Cette cour devra décider quelle personne, de celle désignée par Levin ou de celle choisie par Baharav-Miara, sera chargée de superviser l’enquête. Il pourra également s’agir d’un autre fonctionnaire issu des bureaux de la procureure générale et du procureur de l’État.
Par ailleurs, le commissaire de police Daniel Levy a déclaré aux agents que, jusqu’à ce que la Haute Cour rende sa décision, toute information relative à l’enquête devait lui être communiquée, ont rapporté les médias israéliens.
À la suite de ces informations, les forces de l’ordre ont publié un communiqué précisant que Levy avait ordonné que l’enquête soit menée de manière confidentielle et professionnelle, afin de prévenir toute nouvelle fuite.
La police, dans le cadre des investigations en cours, a également perquisitionné le bureau du procureur général militaire au quartier général de l’armée israélienne à Kirya, à Tel Aviv, ont fait savoir les médias israéliens. Tsahal n’a fait aucun commentaire.
La récusation de Baharav-Miara n’est pas l’unique conséquence de l’enquête interne menée précédemment au sein du corps du procureur général militaire.
Le responsable de cette enquête, le général de brigade Gal Asael, procureur général adjoint, a été interrogé par la police jeudi, a indiqué la Treizième chaîne.

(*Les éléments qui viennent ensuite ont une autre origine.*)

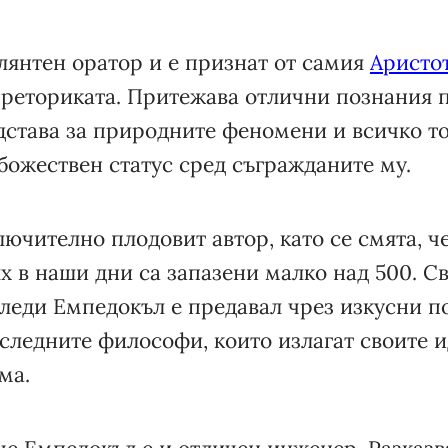
лянтен оратор и е признат от самия
Аристо
а реториката. Притежава отлични познания 
дстава за природните феномени и всичко т
божествен статус сред съгражданите му.
ючително плодовит автор, като се смята, ч
ях в наши дни са запазени малко над 500. С
леди Емпедокъл е предавал чрез изкусни по
следните философи, които излагат своите и
ма.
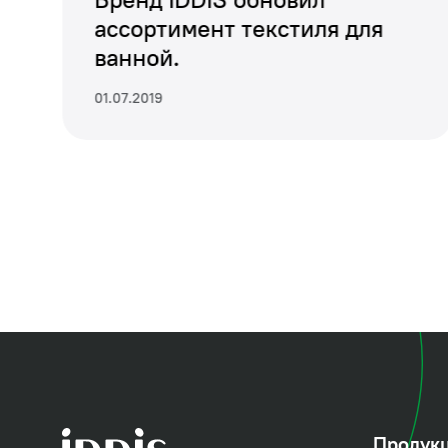
наклона, что позво
ассортимент текстиля для
ванной.
01.07.2019
Продук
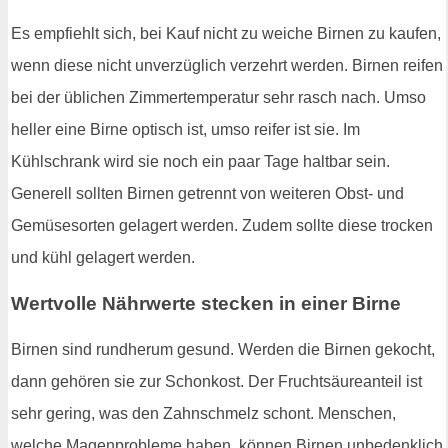
Es empfiehlt sich, bei Kauf nicht zu weiche Birnen zu kaufen,
wenn diese nicht unverzüglich verzehrt werden. Birnen reifen
bei der üblichen Zimmertemperatur sehr rasch nach. Umso
heller eine Birne optisch ist, umso reifer ist sie. Im
Kühlschrank wird sie noch ein paar Tage haltbar sein.
Generell sollten Birnen getrennt von weiteren Obst- und
Gemüsesorten gelagert werden. Zudem sollte diese trocken
und kühl gelagert werden.
Wertvolle Nährwerte stecken in einer Birne
Birnen sind rundherum gesund. Werden die Birnen gekocht,
dann gehören sie zur Schonkost. Der Fruchtsäureanteil ist
sehr gering, was den Zahnschmelz schont. Menschen,
welche Magenprobleme haben, können Birnen unbedenklich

Asael, après son interrogatoire, a été relâché et assigné à résidence. Il a également été suspendu de ses fonctions au sein du corps du procureur général militaire, a ajouté la Treizième chaîne.

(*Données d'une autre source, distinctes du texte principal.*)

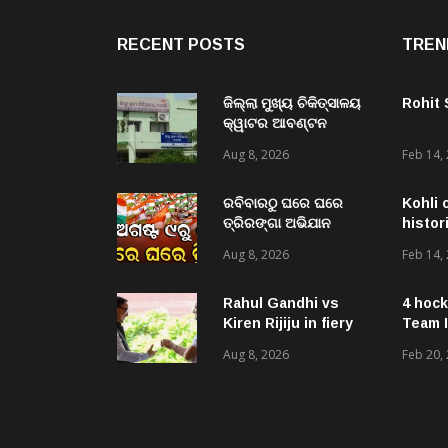
RECENT POSTS
TREN
ଜିଲ୍ଲା ମୁଖ୍ୟ ଚିକିତ୍ସାଳୟ
Rohit
କ୍ୱାଟର ଆବଣ୍ଟନ
ଅନିୟମିତତା ପ୍ରସଙ୍ଗ,
Aug 8, 2026
Feb 14,
ପ୍ରଶ୍ନ ନାହିଁ : ଡିଏମଓ
ଡାକ୍ତର ମିତ୍ର
ରବିବାରଠୁ ଘରେ ଘରେ
Kohli 
ତ୍ରିରଙ୍ଗା ଅଭିଯାନ
histor
ଆରମ୍ଭ, ରାଜ୍ୟବ୍ୟାପୀ
Aug 8, 2026
Feb 14,
ହେବ ତ୍ରିରଙ୍ଗା ରାଲି ଓ
ବିଭିନ୍ନ କାର୍ଯ୍ୟକ୍ରମ
Rahul Gandhi vs
4 hock
Kiren Rijiju in fiery
Team I
verbal duel over
Aug 8, 2026
Feb 20,
women’s quota bill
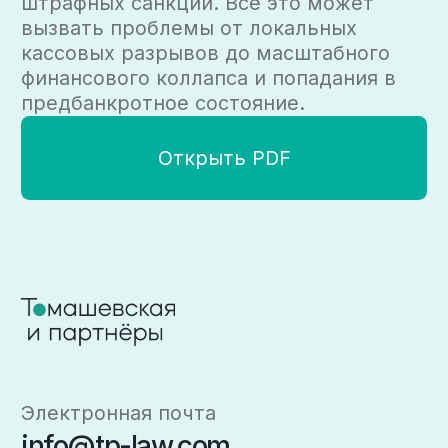
Адрес
Дмитровский переулок, 9,
3-й этаж
107031, Москва
Российская Федерация
© 2025, Все права защищены.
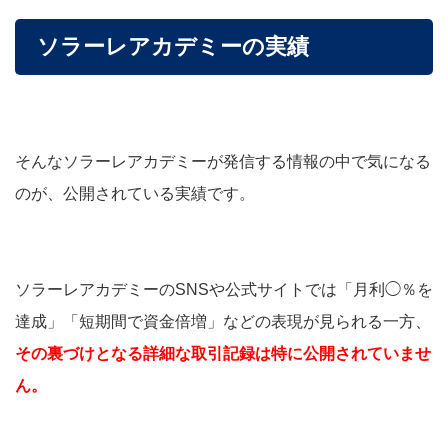
ソラーレアカデミーの実績
そんなソラーレアカデミーが発信する情報の中で気になる
のが、公開されている実績です。
ソラーレアカデミーのSNSや公式サイトでは「月利◯％を
達成」「短期間で資金倍増」などの表現が見られる一方、
その裏づけとなる詳細な取引記録は特に公開されていませ
ん。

Par ailleurs, Levin et les députés de la coalition ont implicitement accusé Baharav-Miara d’avoir participé à une tentative visant à entraver l’enquête pénale sur la fuite de la vidéo, au motif que l’enquête interne recommandait de ne pas ouvrir d’enquête pénale.
La controverse autour de Sde Teiman dure depuis plus d’un an, depuis la divulgation, en juillet 2024, des premières allégations d’abus. La polémique s’était calmée jusqu’à ce qu’un test polygraphique de routine, récemment effectué par le Shin Bet sur un officier du procureur général militaire, ne permette de faire avancer l’affaire, entraînant la démission de Tomer-Yerushalmi et ses aveux concernant la fuite.